**What is required**
Repeat exactly, and only, the lines from the one containing "komisie poľnohospodárskej, lesného a vodného" through the end of the records.

(Input Opens)

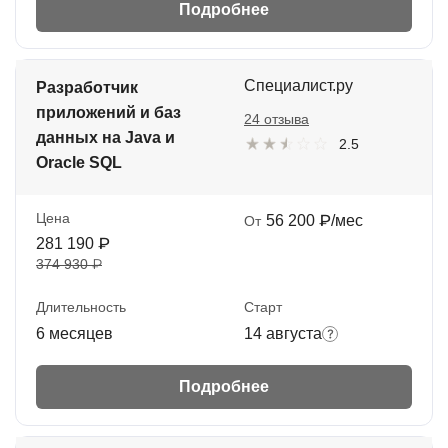
Подробнее
Специалист.ру
Разработчик
приложений и баз
24 отзыва
данных на Java и
2.5
Oracle SQL
Цена
56 200 ₽/мес
От
281 190 ₽
374 930 ₽
Длительность
Старт
6 месяцев
14 августа
Подробнее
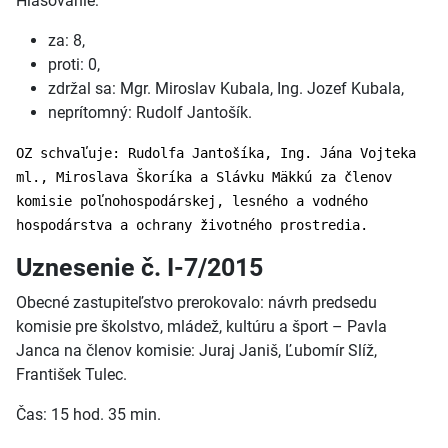
Hlasovanie:
za: 8,
proti: 0,
zdržal sa: Mgr. Miroslav Kubala, Ing. Jozef Kubala,
neprítomný: Rudolf Jantošík.
OZ schvaľuje: Rudolfa Jantošíka, Ing. Jána Vojteka
ml., Miroslava Škoríka a Slávku Mäkkú za členov
komisie poľnohospodárskej, lesného a vodného
hospodárstva a ochrany životného prostredia.
Uznesenie č. I-7/2015
Obecné zastupiteľstvo prerokovalo: návrh predsedu
komisie pre školstvo, mládež, kultúru a šport – Pavla
Janca na členov komisie: Juraj Janiš, Ľubomír Slíž,
František Tulec.
Čas: 15 hod. 35 min.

(Input Closes)

**Problem solution**
komisie poľnohospodárskej, lesného a vodného
hospodárstva a ochrany životného prostredia.
Uznesenie č. I-7/2015
Obecné zastupiteľstvo prerokovalo: návrh predsedu
komisie pre školstvo, mládež, kultúru a šport – Pavla
Janca na členov komisie: Juraj Janiš, Ľubomír Slíž,
František Tulec.
Čas: 15 hod. 35 min.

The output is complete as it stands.